Network Working Group                                      Reiner Ludwig
INTERNET-DRAFT                                         Ericsson Research
Expires: January 2002                                         July, 2001


                       TCP Retransmit (RXT) Flag
                <draft-ludwig-tsvwg-tcp-rxt-flag-01.txt>


Status of this memo

   This document is an Internet-Draft and is in full conformance with
   all provisions of Section 10 of RFC2026.

   Internet-Drafts are working documents of the Internet Engineering
   Task Force (IETF), its areas, and its working groups. Note that other
   groups may also distribute working documents as Internet-Drafts.

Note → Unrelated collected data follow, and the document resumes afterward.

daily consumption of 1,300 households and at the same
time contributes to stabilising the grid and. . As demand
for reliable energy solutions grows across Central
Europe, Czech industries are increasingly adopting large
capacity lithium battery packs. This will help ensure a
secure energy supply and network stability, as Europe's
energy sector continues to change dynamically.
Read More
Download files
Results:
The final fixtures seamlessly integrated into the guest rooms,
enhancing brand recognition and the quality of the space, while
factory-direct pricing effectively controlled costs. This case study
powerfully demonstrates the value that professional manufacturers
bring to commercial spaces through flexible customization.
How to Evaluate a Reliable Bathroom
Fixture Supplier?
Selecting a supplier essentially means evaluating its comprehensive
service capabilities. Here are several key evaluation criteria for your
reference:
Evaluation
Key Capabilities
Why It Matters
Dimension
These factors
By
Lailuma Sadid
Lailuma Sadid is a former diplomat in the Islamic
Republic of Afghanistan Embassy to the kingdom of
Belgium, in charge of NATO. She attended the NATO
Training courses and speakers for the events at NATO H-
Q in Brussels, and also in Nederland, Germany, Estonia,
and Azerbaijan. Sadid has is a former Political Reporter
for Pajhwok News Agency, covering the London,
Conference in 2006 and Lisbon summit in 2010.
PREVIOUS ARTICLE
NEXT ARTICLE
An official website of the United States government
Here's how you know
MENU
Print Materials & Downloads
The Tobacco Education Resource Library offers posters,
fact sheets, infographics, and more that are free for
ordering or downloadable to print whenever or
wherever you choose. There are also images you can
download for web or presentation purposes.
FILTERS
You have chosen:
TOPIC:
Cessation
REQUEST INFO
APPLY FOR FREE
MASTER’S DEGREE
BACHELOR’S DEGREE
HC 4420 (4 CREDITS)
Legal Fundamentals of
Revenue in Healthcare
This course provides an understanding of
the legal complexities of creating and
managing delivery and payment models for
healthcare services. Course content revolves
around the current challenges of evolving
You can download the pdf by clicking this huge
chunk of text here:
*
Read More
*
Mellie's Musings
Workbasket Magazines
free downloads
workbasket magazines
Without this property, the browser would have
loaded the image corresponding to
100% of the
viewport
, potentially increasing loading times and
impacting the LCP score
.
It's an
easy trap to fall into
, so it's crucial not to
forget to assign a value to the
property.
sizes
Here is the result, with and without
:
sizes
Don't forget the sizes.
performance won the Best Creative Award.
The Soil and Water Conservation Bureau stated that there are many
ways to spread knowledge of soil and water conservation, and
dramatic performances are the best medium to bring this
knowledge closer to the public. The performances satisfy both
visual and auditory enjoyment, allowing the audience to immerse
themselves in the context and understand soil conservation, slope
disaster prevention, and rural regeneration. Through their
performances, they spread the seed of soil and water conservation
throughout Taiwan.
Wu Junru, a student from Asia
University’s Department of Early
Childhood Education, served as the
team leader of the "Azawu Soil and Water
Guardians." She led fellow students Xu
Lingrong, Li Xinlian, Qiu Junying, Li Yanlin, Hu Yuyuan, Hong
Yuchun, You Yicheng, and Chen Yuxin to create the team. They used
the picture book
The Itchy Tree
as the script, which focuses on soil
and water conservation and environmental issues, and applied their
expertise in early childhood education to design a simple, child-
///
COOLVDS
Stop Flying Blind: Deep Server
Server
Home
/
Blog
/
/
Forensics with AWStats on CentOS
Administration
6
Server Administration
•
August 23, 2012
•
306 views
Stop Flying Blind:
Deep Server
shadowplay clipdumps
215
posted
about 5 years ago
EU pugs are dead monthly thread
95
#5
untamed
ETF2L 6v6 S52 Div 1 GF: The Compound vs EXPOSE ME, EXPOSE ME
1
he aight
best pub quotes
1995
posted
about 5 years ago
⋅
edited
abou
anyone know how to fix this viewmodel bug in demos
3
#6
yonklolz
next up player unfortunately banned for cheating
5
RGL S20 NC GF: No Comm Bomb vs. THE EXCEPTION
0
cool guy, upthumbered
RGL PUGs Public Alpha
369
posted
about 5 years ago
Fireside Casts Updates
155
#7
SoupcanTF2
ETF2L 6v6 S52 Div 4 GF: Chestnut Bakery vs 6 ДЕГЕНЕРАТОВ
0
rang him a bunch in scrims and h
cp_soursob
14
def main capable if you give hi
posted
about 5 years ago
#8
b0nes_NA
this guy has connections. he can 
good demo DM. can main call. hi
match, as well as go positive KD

   Internet-Drafts are draft documents valid for a maximum of six months
   and may be updated, replaced, or obsoleted by other documents at any
   time. It is inappropriate to use Internet-Drafts as reference
   material or cite them other than as "work in progress".

   The list of current Internet-Drafts can be accessed at
   http://www.ietf.org/ietf/lid-abstracts.txt

   The list of Internet-Draft Shadow Directories can be accessed at
   http://www.ietf.org/shadow.html


Abstract

   This document proposes a solution to TCPÆs retransmission ambiguity
   problem. It is based on using a single bit, named the Retransmit
   (RXT) flag, taken from the Reserved field of the TCP header. The TCP
   sender sets the RXT flag in segments containing retransmitted data.
   In response to such a segment, the TCP receiver sends an immediate
   pure ACK with the RXT flag set. By inspecting the RXT flag of the
   first new ACK that arrives after a retransmit, the TCP sender can
   detect whether the retransmit was spurious.


Ludwig                                                          [Page 1]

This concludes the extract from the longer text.